#### Data provided

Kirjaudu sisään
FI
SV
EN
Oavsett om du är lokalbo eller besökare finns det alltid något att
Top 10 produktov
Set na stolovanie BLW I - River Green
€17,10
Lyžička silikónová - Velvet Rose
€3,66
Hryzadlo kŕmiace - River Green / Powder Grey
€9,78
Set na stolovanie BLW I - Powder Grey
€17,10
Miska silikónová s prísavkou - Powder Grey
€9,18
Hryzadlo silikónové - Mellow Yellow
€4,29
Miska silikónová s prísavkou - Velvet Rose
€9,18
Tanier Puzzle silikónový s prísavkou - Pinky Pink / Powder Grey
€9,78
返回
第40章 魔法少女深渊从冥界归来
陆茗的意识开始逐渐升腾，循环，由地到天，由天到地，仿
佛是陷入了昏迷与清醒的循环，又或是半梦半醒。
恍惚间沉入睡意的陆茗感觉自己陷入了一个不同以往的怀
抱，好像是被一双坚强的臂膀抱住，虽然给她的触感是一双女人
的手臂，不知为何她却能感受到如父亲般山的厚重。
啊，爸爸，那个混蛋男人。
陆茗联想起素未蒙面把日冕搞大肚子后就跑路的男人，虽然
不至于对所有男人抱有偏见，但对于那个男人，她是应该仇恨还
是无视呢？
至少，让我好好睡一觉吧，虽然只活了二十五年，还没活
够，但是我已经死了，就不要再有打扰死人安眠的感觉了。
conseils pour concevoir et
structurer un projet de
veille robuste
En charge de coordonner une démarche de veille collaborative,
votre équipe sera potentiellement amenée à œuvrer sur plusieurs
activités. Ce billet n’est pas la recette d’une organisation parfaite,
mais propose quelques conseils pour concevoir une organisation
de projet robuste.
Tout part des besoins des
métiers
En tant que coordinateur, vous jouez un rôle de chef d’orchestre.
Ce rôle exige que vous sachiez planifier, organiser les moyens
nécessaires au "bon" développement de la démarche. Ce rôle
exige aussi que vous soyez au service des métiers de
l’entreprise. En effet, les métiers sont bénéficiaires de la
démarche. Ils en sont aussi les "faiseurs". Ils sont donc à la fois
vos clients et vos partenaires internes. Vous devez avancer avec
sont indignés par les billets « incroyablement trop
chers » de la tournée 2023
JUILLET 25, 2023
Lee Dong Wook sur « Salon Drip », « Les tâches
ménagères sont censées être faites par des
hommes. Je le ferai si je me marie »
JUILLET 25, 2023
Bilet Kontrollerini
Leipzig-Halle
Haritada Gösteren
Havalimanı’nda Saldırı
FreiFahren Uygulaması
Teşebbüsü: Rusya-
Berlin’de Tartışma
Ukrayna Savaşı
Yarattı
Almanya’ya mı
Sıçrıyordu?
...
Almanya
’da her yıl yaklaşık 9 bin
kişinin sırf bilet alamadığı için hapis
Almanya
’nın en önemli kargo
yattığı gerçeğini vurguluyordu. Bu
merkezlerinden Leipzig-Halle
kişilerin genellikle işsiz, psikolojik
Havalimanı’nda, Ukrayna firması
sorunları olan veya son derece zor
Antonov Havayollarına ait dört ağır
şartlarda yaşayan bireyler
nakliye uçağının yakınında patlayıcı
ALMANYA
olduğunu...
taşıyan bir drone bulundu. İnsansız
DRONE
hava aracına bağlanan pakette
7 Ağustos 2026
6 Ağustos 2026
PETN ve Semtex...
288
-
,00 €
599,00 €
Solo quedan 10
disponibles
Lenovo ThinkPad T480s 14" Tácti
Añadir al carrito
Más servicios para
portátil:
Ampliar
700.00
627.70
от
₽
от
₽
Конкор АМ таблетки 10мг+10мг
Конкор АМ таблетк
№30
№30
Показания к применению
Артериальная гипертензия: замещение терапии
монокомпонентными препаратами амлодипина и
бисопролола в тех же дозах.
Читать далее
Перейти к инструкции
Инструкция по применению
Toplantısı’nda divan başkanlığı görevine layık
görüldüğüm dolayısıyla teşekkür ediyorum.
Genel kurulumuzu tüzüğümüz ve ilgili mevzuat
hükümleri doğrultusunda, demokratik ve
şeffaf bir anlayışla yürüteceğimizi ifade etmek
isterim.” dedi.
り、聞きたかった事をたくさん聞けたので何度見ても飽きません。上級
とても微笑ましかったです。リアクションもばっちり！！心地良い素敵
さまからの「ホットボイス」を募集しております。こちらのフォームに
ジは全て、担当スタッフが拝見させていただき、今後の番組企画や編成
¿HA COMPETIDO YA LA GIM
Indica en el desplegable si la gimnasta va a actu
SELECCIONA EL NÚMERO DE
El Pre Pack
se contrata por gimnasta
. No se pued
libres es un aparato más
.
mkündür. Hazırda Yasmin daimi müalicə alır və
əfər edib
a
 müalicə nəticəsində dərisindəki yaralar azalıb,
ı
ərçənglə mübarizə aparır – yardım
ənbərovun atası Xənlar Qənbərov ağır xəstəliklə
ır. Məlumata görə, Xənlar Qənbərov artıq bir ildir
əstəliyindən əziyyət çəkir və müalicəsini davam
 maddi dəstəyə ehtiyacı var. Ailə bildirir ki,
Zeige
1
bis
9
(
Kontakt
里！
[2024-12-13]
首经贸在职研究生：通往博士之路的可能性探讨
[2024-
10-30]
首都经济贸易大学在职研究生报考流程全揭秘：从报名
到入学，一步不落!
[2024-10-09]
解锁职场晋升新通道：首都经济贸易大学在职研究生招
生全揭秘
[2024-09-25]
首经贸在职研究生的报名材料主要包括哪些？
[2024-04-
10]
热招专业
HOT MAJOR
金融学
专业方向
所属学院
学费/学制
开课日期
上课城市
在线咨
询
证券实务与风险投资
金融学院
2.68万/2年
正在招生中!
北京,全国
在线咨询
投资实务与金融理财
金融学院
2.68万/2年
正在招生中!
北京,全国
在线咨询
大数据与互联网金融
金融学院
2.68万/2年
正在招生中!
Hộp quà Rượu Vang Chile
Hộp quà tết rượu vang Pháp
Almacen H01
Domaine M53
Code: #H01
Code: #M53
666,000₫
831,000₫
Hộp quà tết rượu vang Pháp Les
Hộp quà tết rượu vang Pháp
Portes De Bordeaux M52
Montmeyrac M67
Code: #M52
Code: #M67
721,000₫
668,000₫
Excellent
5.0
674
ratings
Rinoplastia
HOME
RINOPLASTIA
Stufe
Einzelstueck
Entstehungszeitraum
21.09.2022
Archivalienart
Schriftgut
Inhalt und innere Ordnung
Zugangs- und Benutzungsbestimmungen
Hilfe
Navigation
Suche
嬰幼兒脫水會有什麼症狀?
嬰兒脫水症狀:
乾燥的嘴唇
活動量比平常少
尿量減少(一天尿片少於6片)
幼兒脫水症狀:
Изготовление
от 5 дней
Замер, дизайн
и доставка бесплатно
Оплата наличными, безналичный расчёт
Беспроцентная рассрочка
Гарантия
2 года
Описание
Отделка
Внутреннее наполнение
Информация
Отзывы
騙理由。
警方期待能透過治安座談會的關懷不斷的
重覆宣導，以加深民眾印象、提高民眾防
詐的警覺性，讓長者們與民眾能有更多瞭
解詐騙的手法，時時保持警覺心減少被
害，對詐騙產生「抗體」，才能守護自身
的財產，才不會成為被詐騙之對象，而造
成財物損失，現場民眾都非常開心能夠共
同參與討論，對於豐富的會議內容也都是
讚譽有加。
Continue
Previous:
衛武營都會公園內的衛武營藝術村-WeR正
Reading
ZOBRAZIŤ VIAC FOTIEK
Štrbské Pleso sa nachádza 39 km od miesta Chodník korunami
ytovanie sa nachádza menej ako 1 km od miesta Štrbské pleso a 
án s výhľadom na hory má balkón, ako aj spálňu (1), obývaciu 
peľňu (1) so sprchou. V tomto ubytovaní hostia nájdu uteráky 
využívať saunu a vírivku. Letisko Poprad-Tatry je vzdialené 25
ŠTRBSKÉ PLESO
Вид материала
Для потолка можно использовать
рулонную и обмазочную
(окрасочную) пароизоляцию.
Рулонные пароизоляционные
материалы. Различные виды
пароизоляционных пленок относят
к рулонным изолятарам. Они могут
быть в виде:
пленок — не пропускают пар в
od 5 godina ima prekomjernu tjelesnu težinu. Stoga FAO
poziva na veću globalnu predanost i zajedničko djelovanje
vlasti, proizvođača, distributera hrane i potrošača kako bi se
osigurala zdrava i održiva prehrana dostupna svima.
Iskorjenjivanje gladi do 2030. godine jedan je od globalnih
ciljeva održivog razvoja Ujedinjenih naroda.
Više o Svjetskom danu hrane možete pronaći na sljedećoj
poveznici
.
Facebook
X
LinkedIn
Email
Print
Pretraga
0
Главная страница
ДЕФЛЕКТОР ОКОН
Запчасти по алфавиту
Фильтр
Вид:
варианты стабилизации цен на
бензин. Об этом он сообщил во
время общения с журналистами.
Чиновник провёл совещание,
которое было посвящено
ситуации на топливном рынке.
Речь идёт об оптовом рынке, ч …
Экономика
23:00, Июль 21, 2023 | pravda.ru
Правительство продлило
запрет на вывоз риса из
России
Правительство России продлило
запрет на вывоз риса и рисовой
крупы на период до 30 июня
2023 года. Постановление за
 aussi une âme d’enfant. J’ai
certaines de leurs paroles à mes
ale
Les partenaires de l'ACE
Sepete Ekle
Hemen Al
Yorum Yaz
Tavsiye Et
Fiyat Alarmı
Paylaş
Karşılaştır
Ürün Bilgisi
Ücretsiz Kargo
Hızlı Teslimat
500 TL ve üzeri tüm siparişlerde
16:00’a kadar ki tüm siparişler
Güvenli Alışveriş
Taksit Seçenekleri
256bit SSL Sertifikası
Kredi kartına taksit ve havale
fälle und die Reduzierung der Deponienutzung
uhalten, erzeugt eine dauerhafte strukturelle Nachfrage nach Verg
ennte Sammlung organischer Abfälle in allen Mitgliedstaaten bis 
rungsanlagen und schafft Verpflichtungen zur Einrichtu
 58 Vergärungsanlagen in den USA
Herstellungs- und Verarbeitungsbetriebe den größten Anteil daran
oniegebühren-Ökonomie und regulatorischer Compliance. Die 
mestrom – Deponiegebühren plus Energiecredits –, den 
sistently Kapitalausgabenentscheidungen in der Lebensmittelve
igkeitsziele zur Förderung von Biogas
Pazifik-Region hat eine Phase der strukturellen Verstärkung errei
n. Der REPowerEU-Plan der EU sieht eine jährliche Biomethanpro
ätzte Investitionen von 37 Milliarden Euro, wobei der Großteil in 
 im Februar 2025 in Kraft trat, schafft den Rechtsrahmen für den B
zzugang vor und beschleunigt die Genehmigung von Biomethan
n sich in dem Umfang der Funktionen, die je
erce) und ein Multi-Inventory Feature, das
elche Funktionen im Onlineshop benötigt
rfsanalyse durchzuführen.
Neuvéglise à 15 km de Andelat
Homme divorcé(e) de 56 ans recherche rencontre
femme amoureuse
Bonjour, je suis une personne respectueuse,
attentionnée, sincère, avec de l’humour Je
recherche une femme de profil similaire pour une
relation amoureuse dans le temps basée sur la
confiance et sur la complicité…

#### What the task asks
All lines above from the one holding "démarche. Ils en" to the one holding "COMPETIDO YA LA GIM", inclusive, are to be copied exactly; no other line is wanted.

#### Answer to this task
démarche. Ils en sont aussi les "faiseurs". Ils sont donc à la fois
vos clients et vos partenaires internes. Vous devez avancer avec
sont indignés par les billets « incroyablement trop
chers » de la tournée 2023
JUILLET 25, 2023
Lee Dong Wook sur « Salon Drip », « Les tâches
ménagères sont censées être faites par des
hommes. Je le ferai si je me marie »
JUILLET 25, 2023
Bilet Kontrollerini
Leipzig-Halle
Haritada Gösteren
Havalimanı’nda Saldırı
FreiFahren Uygulaması
Teşebbüsü: Rusya-
Berlin’de Tartışma
Ukrayna Savaşı
Yarattı
Almanya’ya mı
Sıçrıyordu?
...
Almanya
’da her yıl yaklaşık 9 bin
kişinin sırf bilet alamadığı için hapis
Almanya
’nın en önemli kargo
yattığı gerçeğini vurguluyordu. Bu
merkezlerinden Leipzig-Halle
kişilerin genellikle işsiz, psikolojik
Havalimanı’nda, Ukrayna firması
sorunları olan veya son derece zor
Antonov Havayollarına ait dört ağır
şartlarda yaşayan bireyler
nakliye uçağının yakınında patlayıcı
ALMANYA
olduğunu...
taşıyan bir drone bulundu. İnsansız
DRONE
hava aracına bağlanan pakette
7 Ağustos 2026
6 Ağustos 2026
PETN ve Semtex...
288
-
,00 €
599,00 €
Solo quedan 10
disponibles
Lenovo ThinkPad T480s 14" Tácti
Añadir al carrito
Más servicios para
portátil:
Ampliar
700.00
627.70
от
₽
от
₽
Конкор АМ таблетки 10мг+10мг
Конкор АМ таблетк
№30
№30
Показания к применению
Артериальная гипертензия: замещение терапии
монокомпонентными препаратами амлодипина и
бисопролола в тех же дозах.
Читать далее
Перейти к инструкции
Инструкция по применению
Toplantısı’nda divan başkanlığı görevine layık
görüldüğüm dolayısıyla teşekkür ediyorum.
Genel kurulumuzu tüzüğümüz ve ilgili mevzuat
hükümleri doğrultusunda, demokratik ve
şeffaf bir anlayışla yürüteceğimizi ifade etmek
isterim.” dedi.
り、聞きたかった事をたくさん聞けたので何度見ても飽きません。上級
とても微笑ましかったです。リアクションもばっちり！！心地良い素敵
さまからの「ホットボイス」を募集しております。こちらのフォームに
ジは全て、担当スタッフが拝見させていただき、今後の番組企画や編成
¿HA COMPETIDO YA LA GIM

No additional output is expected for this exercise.